Действительно, кстати, — подумал я и сказал, что я русский моряк и меня зовут Евгений.

— Русский моряк? — спросил он. — А я художник.

— А я композитор… — добавил я, бродя взглядом.

— Композитор? — смутился он.

— Да, композитор.

— Но ты сказал, что ты — моряк!

— Да, — подтвердил я, — конечно, я работаю моряком, а так — я композитор: я сочиняю симфонию…

— Какую симфонию?

— «Копенгага», — сказал я с достоинством.

Он нахмурился. Попросил повторить.

— «Копенгага», — торжественно выбросив руку перед собой, нараспев произнес я, устремляя при этом затуманенный взгляд вдаль. Это подействовало. Магне даже открыл рот.

— То есть у вас, у русских, можно быть и композитором, и моряком…

— Конечно, — сказал я, — никто не запрещает морякам быть композиторами!

Тут он расхохотался, стал грозить мне пальцем.

— Я понял, — сказал он, — я понял: это была шутка! Это шутка!

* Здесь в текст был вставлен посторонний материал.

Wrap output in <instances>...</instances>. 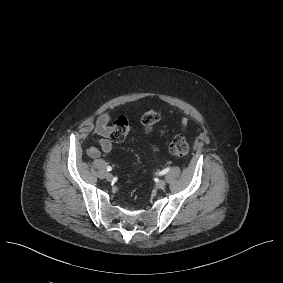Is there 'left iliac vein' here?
<instances>
[{"label":"left iliac vein","instance_id":"1","mask_svg":"<svg viewBox=\"0 0 283 283\" xmlns=\"http://www.w3.org/2000/svg\"><path fill=\"white\" fill-rule=\"evenodd\" d=\"M166 186V181L165 180H159L156 183V188L157 189H163Z\"/></svg>","mask_w":283,"mask_h":283}]
</instances>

Он хохотал, сморщиваясь, как поганка. Я тоже улыбался, кивал (пусть думает, что шутка, да, пусть лучше думает, что шутка). Он так смеялся, так сотрясался, будто сквозь него ток пустили, ему даже стало плохо; как-то вдруг ему стало невмоготу — я подумал: с сердцем, что ли? Но нет… он нырнул в туалет, чтобы опять проблеваться как следует… пустяки…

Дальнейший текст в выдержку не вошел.